START TASK INPUT
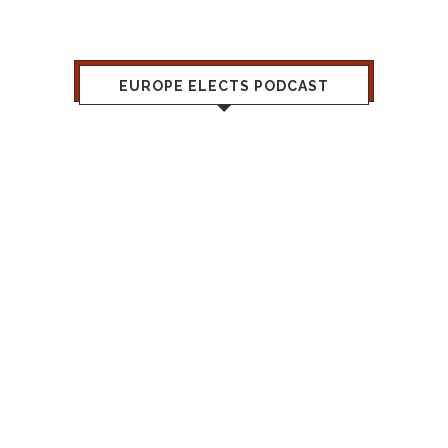
EUROPE ELECTS PODCAST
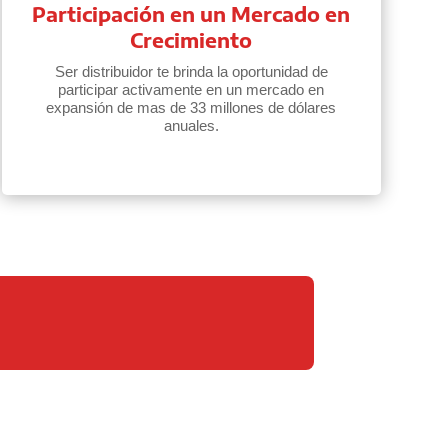
Participación en un Mercado en
Crecimiento
Ser distribuidor te brinda la oportunidad de
participar activamente en un mercado en
expansión de mas de 33 millones de dólares
anuales.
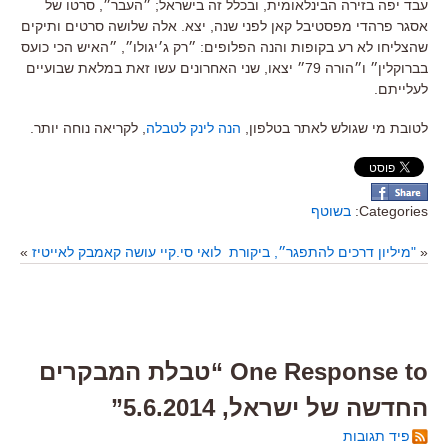
עבד יפה בזירה הבינלאומית, ובכלל זה בישראל; ״העבר״, סרטו של
אסגר פרהדי מפסטיבל קאן לפני שנה, יצא. אלה שלושה סרטים ותיקים
שהצליחו לא רע בקופות והנה הפלופים: ״רק ג׳יגולו״, ״האיש הכי כועס
בברוקלין״ ו״הורה 79״ יצאו, שני האחרונים עשו זאת במלאת שבועיים
לעלייתם.
לטובת מי שגולש לאתר בטלפון,
הנה לינק לטבלה
, לקריאה נוחה יותר.
Categories:
בשוטף
«
"מיליון דרכים להתפגר״, ביקורת
לואי סי.קיי עושה קאמבק לאייטיז
»
One Response to “טבלת המבקרים
החדשה של ישראל, 5.6.2014”
פיד תגובות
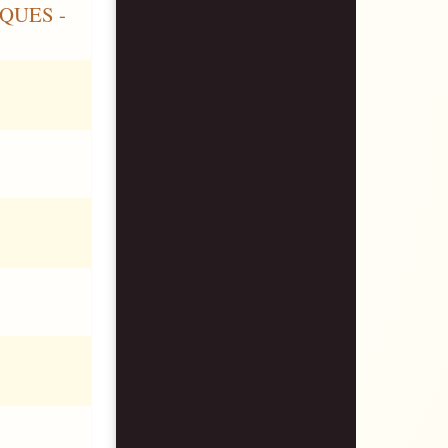
ONQUES -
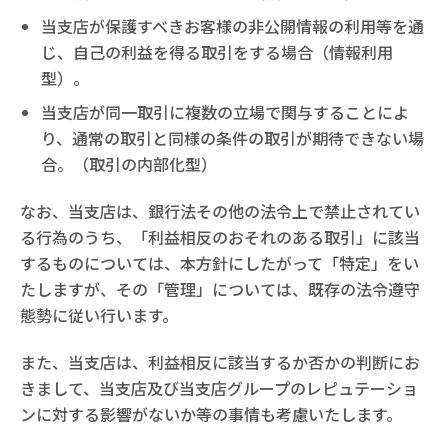
当支店が保護すべきお客様の非公開情報の利用等を通
じ、自己の利益を得る取引をする場合（情報利用
型）。
当支店が同一取引に複数の立場で関与することによ
り、通常の取引と同様の条件の取引が期待できない場
合。（取引の内部化型）
なお、当支店は、銀行法その他の法令上で禁止されてい
る行為のうち、「利益相反のおそれのある取引」に該当
するものについては、本方針にしたがって「特定」をい
たしますが、その「管理」については、既存の法令遵守
態勢に従い行います。
また、当支店は、利益相反に該当するか否かの判断にお
きまして、当支店及び当支店グループのレピュテーショ
ンに対する影響がないか等の事情も考慮いたします。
END TASK INPUT
#### [TO DO]
Reprint the entries above exactly, images removed.

#### [SOLUTION]
EUROPE ELECTS PODCAST
Participación en un Mercado en
Crecimiento
Ser distribuidor te brinda la oportunidad de
participar activamente en un mercado en
expansión de mas de 33 millones de dólares
anuales.
עבד יפה בזירה הבינלאומית, ובכלל זה בישראל; ״העבר״, סרטו של
אסגר פרהדי מפסטיבל קאן לפני שנה, יצא. אלה שלושה סרטים ותיקים
שהצליחו לא רע בקופות והנה הפלופים: ״רק ג׳יגולו״, ״האיש הכי כועס
בברוקלין״ ו״הורה 79״ יצאו, שני האחרונים עשו זאת במלאת שבועיים
לעלייתם.
לטובת מי שגולש לאתר בטלפון,
הנה לינק לטבלה
, לקריאה נוחה יותר.
Categories:
בשוטף
«
"מיליון דרכים להתפגר״, ביקורת
לואי סי.קיי עושה קאמבק לאייטיז
»
One Response to “טבלת המבקרים
החדשה של ישראל, 5.6.2014”
פיד תגובות
ONQUES -
当支店が保護すべきお客様の非公開情報の利用等を通
じ、自己の利益を得る取引をする場合（情報利用
型）。
当支店が同一取引に複数の立場で関与することによ
り、通常の取引と同様の条件の取引が期待できない場
合。（取引の内部化型）
なお、当支店は、銀行法その他の法令上で禁止されてい
る行為のうち、「利益相反のおそれのある取引」に該当
するものについては、本方針にしたがって「特定」をい
たしますが、その「管理」については、既存の法令遵守
態勢に従い行います。
また、当支店は、利益相反に該当するか否かの判断にお
きまして、当支店及び当支店グループのレピュテーショ
ンに対する影響がないか等の事情も考慮いたします。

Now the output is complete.